LA Times: Alex Padilla: Quiet, potent force on politics’ long road
By Benjamin Oreskes
In American politics, we tend to favor the meteoric rise over the slow and steady climb, the big voices who rock the boat over the quiet ones who make themselves known behind the scenes.
Sen. Alex Padilla took the long path. The San Fernando Valley native and MIT grad has held elected office since 1999, when he won a seat on the L.A. City Council at age 26. In the years since, he has risen to progressively more prominent roles as a state senator and secretary of state. Then in 2020, his ally Gov. Gavin Newsom appointed him to replace Vice President-elect Kamala Harris as U.S. senator.
Being the consummate team player defined Padilla’s ascent. He offered a quiet confidence and impressive discipline, rarely departing from script. Some would call him boring. Now, on politics’ biggest stage as a representative for 40 million Americans, his demeanor hasn’t changed.
But the scale of the tasks before him and the crises he faces certainly have. That became abundantly clear when, shortly before he was easily elected to a full term in 2022, three members of the L.A. City Council were caught on tape making coarse and sometimes racist remarks about their colleagues.
Padilla had worked closely with the offending council members. He had managed one of their campaigns. He went to high school with another, and his brother had been her chief of staff.
But days after The Times broke the story, Padilla stuck his neck out — becoming one of the first and most prominent elected officials to call on them all to resign.
Being the state’s first Latino senator weighed heavily on him when he made the decision, he said.
“I knew them personally and worked with them up close. But as hard as it was, knowing them personally, and as hard as it was knowing sort of the role I play and where I fit into all this, ultimately what’s right is right and what’s wrong is wrong.”

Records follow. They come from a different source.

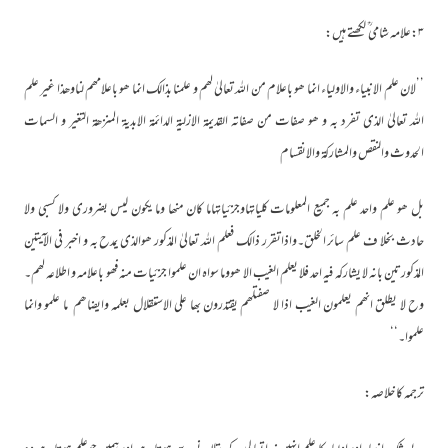
۳:علامہ شامی ؒ لکھتے ہیں:
’’لان علم الانبیاء والاولیاء انما ھو باعلام من اللہ تعالیٰ لھم و علمنا بذالک انما ھو باعلامھم لناوھذا غیر علم
اللہ تعالیٰ الذی تفرد بہ و ھو صفات من صفاتہ القدیمۃ الازلیۃ الدائمۃ الابدیۃ المنزھۃ التغیر و السمات
الحدوث والنقص والمشارکۃ والانقسام
بل ھو علم واحد علم بہ جمیع المعلومات کلیاتہاوجزئیاتہاما کان منھا وما یکون لیس بضروری ولا کسبی ولا
حادث بخلا ف علم سائر الخلق۔واذاتقرر ذالک فعلم اللہ تعالیٰ المذکور ھوالذی یمدح بہ و اخبر فی الآیتین
المذکورتین بانہ لا یشارکہ فیہ احد فلا یعلم الغیب الا ھووما سواہ ان علموا جزئیات منہ فھو باعلامہ و اطلاعہ لھم۔
وح لا یطلق انھم یعلمون الغیب اذا لا صفتلھم یقتدرون بھا علی الاستقلال بعلمہ وایضاھم ما علمو وانما
علموا۔‘‘
ترجمہ کا خلاصہ:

His close relationship to then-City Council President Nury Martinez was well known. So his quick stand didn’t go unnoticed in California political circles. He said that day he was “appalled at the racist dehumanizing remarks.”
His ties to Martinez and many other Latino politicians underscore his role as one of the architects of a political machine in the San Fernando Valley and beyond. Take, for example, Rep. Tony Cárdenas (D-Pacoima), who isn’t seeking reelection this year after nearly three decades in public office. Padilla was a roommate in Washington and managed his first campaign, while the woman running to replace Cárdenas — Assemblywoman Luz Rivas (D-North Hollywood) — went to high school and college with Padilla and received his endorsement shortly after announcing her candidacy.

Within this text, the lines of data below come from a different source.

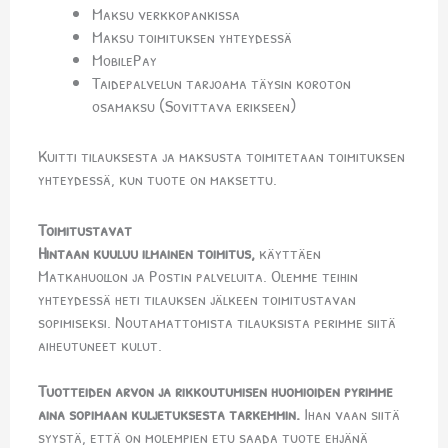
Maksu verkkopankissa
Maksu toimituksen yhteydessä
MobilePay
Taidepalvelun tarjoama täysin koroton
osamaksu (Sovittava erikseen)
Kuitti tilauksesta ja maksusta toimitetaan toimituksen
yhteydessä, kun tuote on maksettu.
Toimitustavat
Hintaan kuuluu ilmainen toimitus,
käyttäen
Matkahuollon ja Postin palveluita. Olemme teihin
yhteydessä heti tilauksen jälkeen toimitustavan
sopimiseksi. Noutamattomista tilauksista perimme siitä
aiheutuneet kulut.
Tuotteiden arvon ja rikkoutumisen huomioiden pyrimme
aina sopimaan kuljetuksesta tarkemmin.
Ihan vaan siitä
syystä, että on molempien etu saada tuote ehjänä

None of this is coincidence and it reflects how the engineer by training has methodically aided his allies’ ascents.
Padilla has also stepped into the void created by the decline and then passing of his colleague Sen. Dianne Feinstein (D-Calif.). While in office, Feinstein pushed for billions of dollars to address climate change and fund infrastructure projects.
Padilla, 51, is now picking up that mantle.
“A lot of the day in, day out of getting things moving along,” he said, “is behind the scenes.”